What of the collateral damage? To a significant extent, any government which knowingly harbours and, after the event, refuses to extradite terrorists, is also a guilty party. So I would not shed too many tears if the Taliban's infrastructure is destroyed and they are driven from office. Further, to a lesser extent, the population under such governments can also be held responsible since, one way or another, people choose their leaders. But we cannot ignore the fact that, in Afghanistan for example, the choice was made after a prolonged, destructive war and under probable threat of death. The most one can really say is that the population demonstrated a lack of moral consciousness in not demanding democracy through bloody revolution. I wonder how many of us would pass that test.

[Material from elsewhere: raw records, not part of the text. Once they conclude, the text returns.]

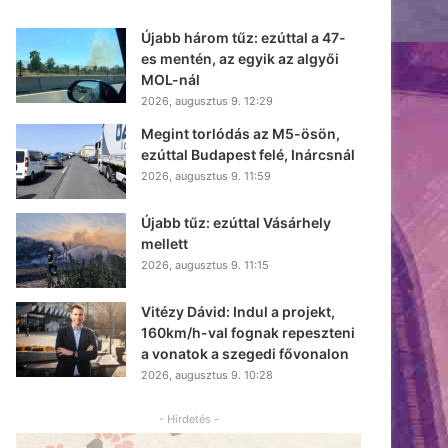
Újabb három tűz: ezúttal a 47-
es mentén, az egyik az algyői
MOL-nál
2026, augusztus 9. 12:29
Megint torlódás az M5-ösön,
ezúttal Budapest felé, Inárcsnál
2026, augusztus 9. 11:59
Újabb tűz: ezúttal Vásárhely
mellett
2026, augusztus 9. 11:15
Vitézy Dávid: Indul a projekt,
160km/h-val fognak repeszteni
a vonatok a szegedi fővonalon
2026, augusztus 9. 10:28
- Hirdetés -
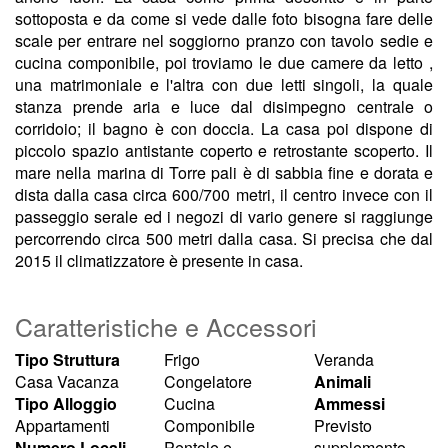
sottoposta e da come si vede dalle foto bisogna fare delle
scale per entrare nel soggiorno pranzo con tavolo sedie e
cucina componibile, poi troviamo le due camere da letto ,
una matrimoniale e l'altra con due letti singoli, la quale
stanza prende aria e luce dal disimpegno centrale o
corridoio; il bagno è con doccia. La casa poi dispone di
piccolo spazio antistante coperto e retrostante scoperto. Il
mare nella marina di Torre pali è di sabbia fine e dorata e
dista dalla casa circa 600/700 metri, il centro invece con il
passeggio serale ed i negozi di vario genere si raggiunge
percorrendo circa 500 metri dalla casa. Si precisa che dal
2015 il climatizzatore è presente in casa.
Caratteristiche e Accessori
Tipo Struttura
Frigo
Veranda
Casa Vacanza
Congelatore
Animali
Tipo Alloggio
Cucina
Ammessi
Appartamenti
Componibile
Previsto
Numero Locali
Pentole e
supplemento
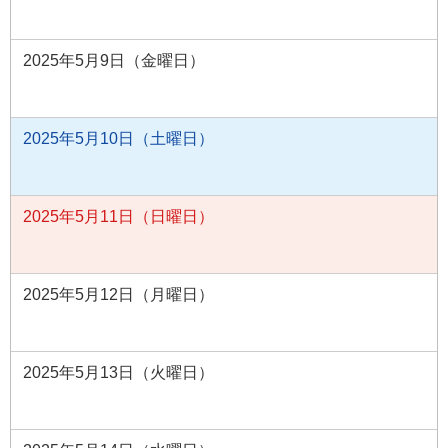
2025年5月9日（金曜日）
2025年5月10日（土曜日）
2025年5月11日（日曜日）
2025年5月12日（月曜日）
2025年5月13日（火曜日）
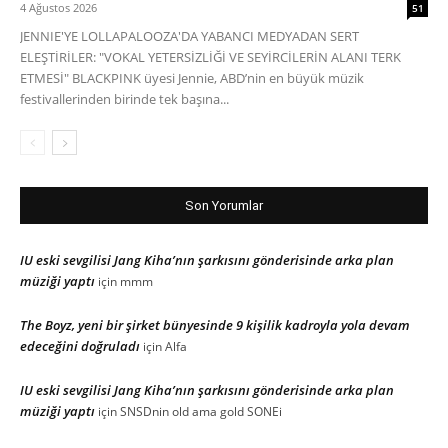
4 Ağustos 2026
51
JENNIE'YE LOLLAPALOOZA'DA YABANCI MEDYADAN SERT
ELEŞTİRİLER: "VOKAL YETERSİZLİĞİ VE SEYİRCİLERİN ALANI TERK
ETMESİ" BLACKPINK üyesi Jennie, ABD’nin en büyük müzik
festivallerinden birinde tek başına...
Son Yorumlar
IU eski sevgilisi Jang Kiha’nın şarkısını gönderisinde arka plan
müziği yaptı
için
mmm
The Boyz, yeni bir şirket bünyesinde 9 kişilik kadroyla yola devam
edeceğini doğruladı
için
Alfa
IU eski sevgilisi Jang Kiha’nın şarkısını gönderisinde arka plan
müziği yaptı
için
SNSDnin old ama gold SONEi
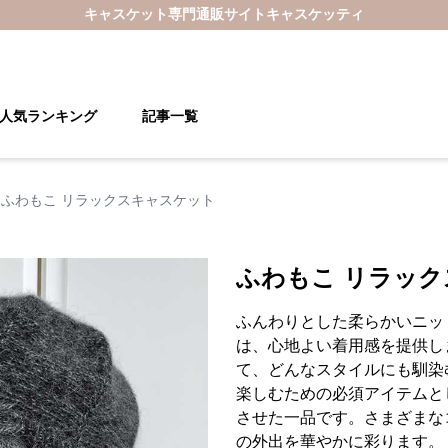
キャスケット
専門通販サイト
キャスケッティ
人気ランキング
記事一覧
ふわもこ リラックスキャスケット
ふわもこ リラッ
ふんわりとした柔らかいニッ
は、心地よい着用感を提供し
て、どんなスタイルにも馴染
楽しむための必須アイテムと
させた一品です。さまざまな
の外出を華やかに彩ります。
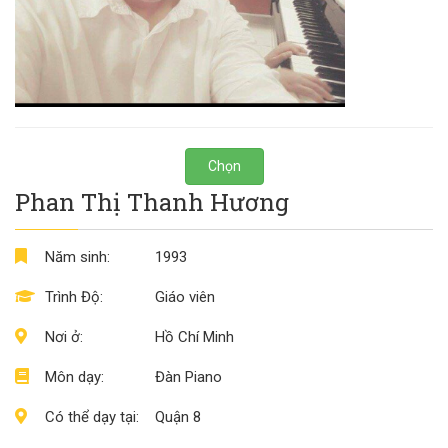
Chọn
Phan Thị Thanh Hương
Năm sinh:
1993
Trình Độ:
Giáo viên
Nơi ở:
Hồ Chí Minh
Môn dạy:
Đàn Piano
Có thể dạy tại:
Quận 8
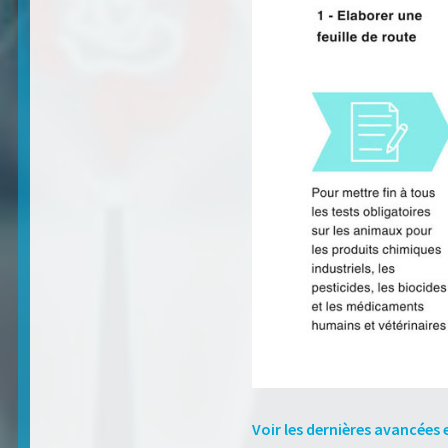
Voir les dernières avancées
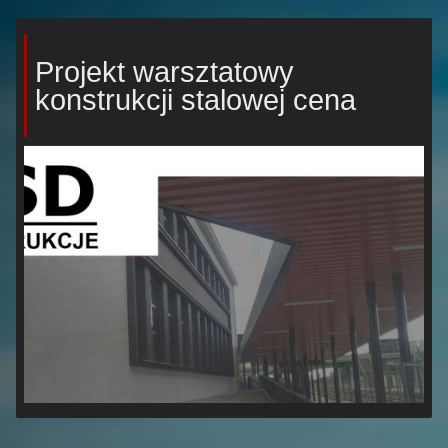
Projekt warsztatowy
konstrukcji stalowej cena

So perhaps there is some validity to those who say that the whole bloodbath might be avoided by America withdrawing support from Israel, taking its troops out of Saudi Arabia, removing the sanctions and military activity against Iraq and ceasing to shore up undemocratic oppressive regimes in the Arab world. Maybe America has an inability to see the world beyond terms of power and force and should (as a Buddhist might suggest) not further stoke the fires of conflict by retaliatory attack. Perhaps terrorists might respond to reasoned argument, backed up by a display of genuine desire to understand and change.

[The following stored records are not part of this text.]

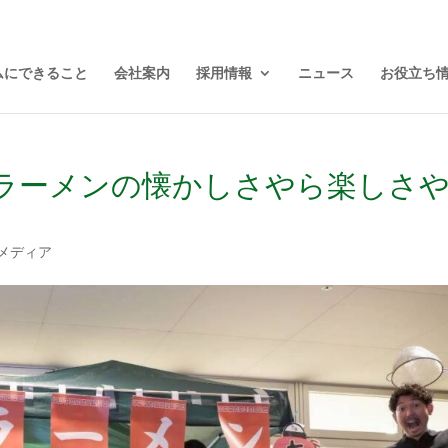
ムにできること
会社案内
採用情報
ニュース
お役立ち
ラーメンの懐かしさやら楽しさ
メディア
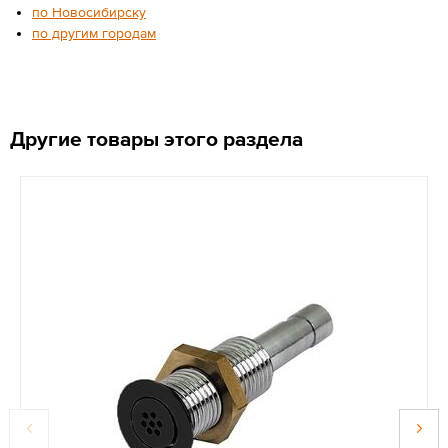
по Новосибирску
по другим городам
Другие товары этого раздела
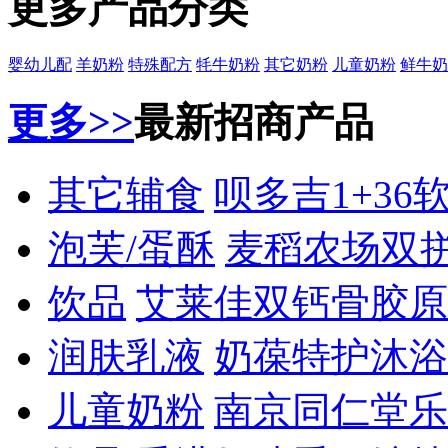
更多产品分类
婴幼儿配
羊奶粉
特殊配方
牦牛奶粉
其它奶粉
儿童奶粉
鲜牛奶
更多>>
最新招商产品
其它辅食
呗多吉1+36
泡芙/蛋酥
麦稻农场双
饮品
艾莱佳双钙骨胶原
润肤乳液
奶葆特护沐浴
儿童奶粉
南京同仁堂乐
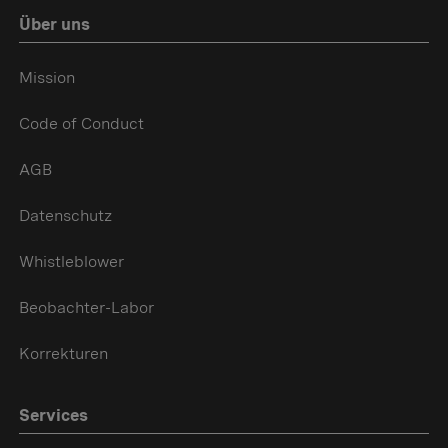
Über uns
Mission
Code of Conduct
AGB
Datenschutz
Whistleblower
Beobachter-Labor
Korrekturen
Services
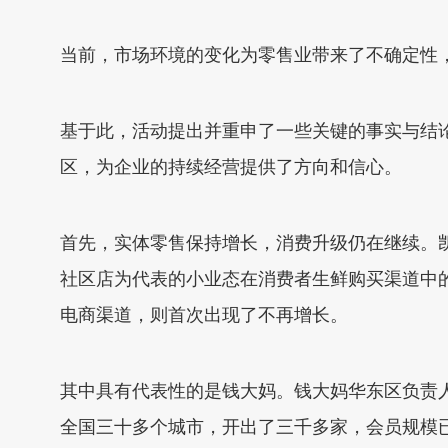
当前，市场环境的变化为零售业带来了不确定性
基于此，活动提出并重申了一些关键的事实与结
区，为企业的持续经营提供了方向和信心。
首先，实体零售保持增长，消费升级仍在继续。
社区店为代表的小业态在消费者生鲜购买渠道中的
电商渠道，则首次出现了不再增长。
其中具有代表性的是钱大妈。钱大妈华东区负责
全国三十多个城市，开出了三千多家，会员规模已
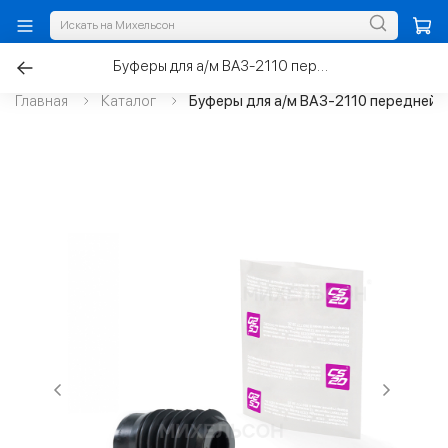
Буферы для а/м ВАЗ-2110 передней стойки с пыльниками
Главная
Каталог
Буферы для а/м ВАЗ-2110 передней с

The reason why this viewpoint is incorrect has nothing to do with religion, terrorism or fundamentalism. It is naive and foolish simply because no organization or country ever gives up on anything unless it is forced to. To do so is just not in the nature of things. In the context of evolutionary theory, we can understand how forces of natural selection have honed individuals to act in self-interest. Yet, the exact same logic applies to groups of individuals - both because they are composed of self-interested elements and because the same forces of natural selection also apply to them, on a collective level. Even though suicidal terrorists seem to have a rather perverse view of self-interest, it is by no means incoherent - they are acting in the manner which they believe will earn them favour (and 70 virgins) in the world-to-come.

So while this argument makes it clear that terrorists must be fought to the death, it does not exactly exempt the United States from criticism. Many times, American policy has sacrificed matters of principle at the altar of self-interest. I need only recall Bush's recent withdrawal from the Kyoto environmental protocol, citing the economic difficulties it would cause. This, despite the fact that the USA, with just a few percent of the world's population, generates 25% of all its pollution and has the strongest economy in the world. In time, the failure of the world's governments to preserve the environment may kill more people than every conflict and war in history combined.

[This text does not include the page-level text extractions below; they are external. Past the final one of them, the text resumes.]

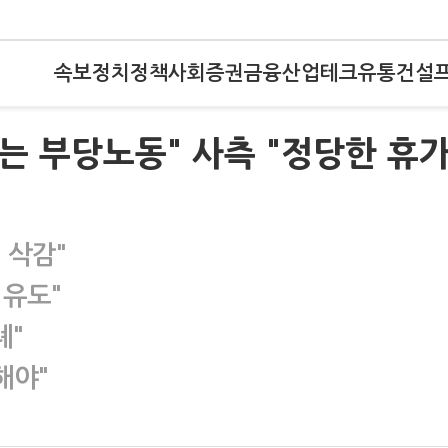
속보
정치
정책
사회
증권
금융
산업
테크
유통
건설
'는 부당노동" 사측 "정당한 휴
 삭감"
 유도"
례"
해야"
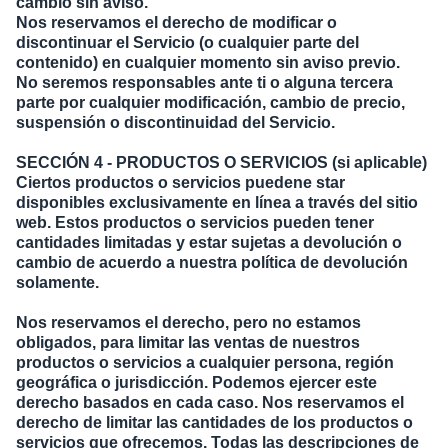
cambio sin aviso.
Nos reservamos el derecho de modificar o
discontinuar el Servicio (o cualquier parte del
contenido) en cualquier momento sin aviso previo.
No seremos responsables ante ti o alguna tercera
parte por cualquier modificación, cambio de precio,
suspensión o discontinuidad del Servicio.
SECCIÓN 4 - PRODUCTOS O SERVICIOS (si aplicable)
Ciertos productos o servicios puedene star
disponibles exclusivamente en línea a través del sitio
web. Estos productos o servicios pueden tener
cantidades limitadas y estar sujetas a devolución o
cambio de acuerdo a nuestra política de devolución
solamente.
Nos reservamos el derecho, pero no estamos
obligados, para limitar las ventas de nuestros
productos o servicios a cualquier persona, región
geográfica o jurisdicción. Podemos ejercer este
derecho basados en cada caso. Nos reservamos el
derecho de limitar las cantidades de los productos o
servicios que ofrecemos. Todas las descripciones de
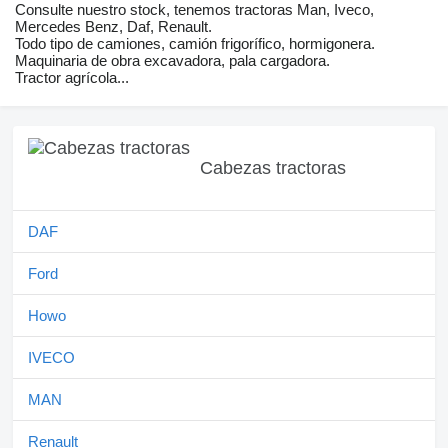
Consulte nuestro stock, tenemos tractoras Man, Iveco,
Mercedes Benz, Daf, Renault.
Todo tipo de camiones, camión frigorífico, hormigonera.
Maquinaria de obra excavadora, pala cargadora.
Tractor agrícola...
Cabezas tractoras
DAF
Ford
Howo
IVECO
MAN
Renault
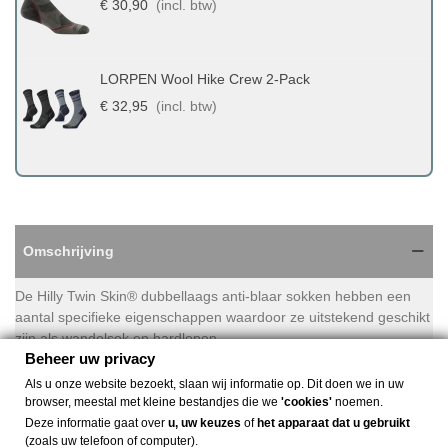
€ 30,90
(incl. btw)
LORPEN Wool Hike Crew 2-Pack
€ 32,95
(incl. btw)
Omschrijving
De Hilly Twin Skin® dubbellaags anti-blaar sokken hebben een
aantal specifieke eigenschappen waardoor ze uitstekend geschikt
zijn als wandelsok en hardlopen.
Beheer uw privacy
Minimaliseert wrijving op je voet om je voeten comfortabel te
Als u onze website bezoekt, slaan wij informatie op. Dit doen we in uw
houden.
browser, meestal met kleine bestandjes die we
'cookies'
noemen.
Deze informatie gaat over
u, uw keuzes
of
het apparaat dat u gebruikt
De fijne binnenste sok is gemaakt van Meryl® dat vocht van de
(zoals uw telefoon of computer).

Therefore, it is not enough to view the USA as the good side and hope for its victory against the bad. While this may be true with regard to terrorism, it is plainly false in many other respects. To give America carte blanche to pursue its own self-interest may ultimately entail destruction for us all. Is there any way in which a more long-term solution can be established for the woes of international relations? Are we doomed to have whichever country is strongest at any particular period define and shape the world around us?

In a different realm, the conflict between the unbridled pursuit of self-interest and some kind of universal moral code has been solved. Within democratic countries, the rule of law has been mostly established, upheld by mostly impartial judges and courts, such that most of the time, most of the individuals within are secure and able to pursue most of their self-interest. Does it not seem logical to apply the same sort of system to the world as a whole, considering countries as individuals and the United Nations as a forum for justice and judgment?

Consider for a moment how the present-day rule of law-and-order arose. It did not come about overnight. Usually, it began via autocratic rule, where a powerful minority imposed their will on the majority. In most cases (where there was no revolution), this rule become more universal and democratic over a period of hundreds of years - leaders became subject to the same laws as everyone else, blacks were unenslaved, women received the vote and, finally, colonialism was ended. It looks like our faltering steps towards initiatives such as the International Criminal Court are following the same path, with certain countries not yet willing for it to have jurisdiction over their leaders.

We should also not forget that there is an element of oppression in every democracy - what right does a country have to demand that its citizens pay taxes, serve in the military or send their children to school? From first principles, I don't see why my having been born in a particular part of the world entails a duty to cede control of my money, children's minds and, in the case of an army call-up, possibly my life. Nonetheless, the vast majority of us seem willing to go along with the system and to see those who refuse locked up in prison. We appreciate the overall benefit of governmental control, even with its incursions into our personal territory. Modern democracy seems the most practical way (of those tried so far) of ensuring maximum security and freedom - as the Talmud says, "Be thankful for the government - if it was not for them, people would eat each other alive."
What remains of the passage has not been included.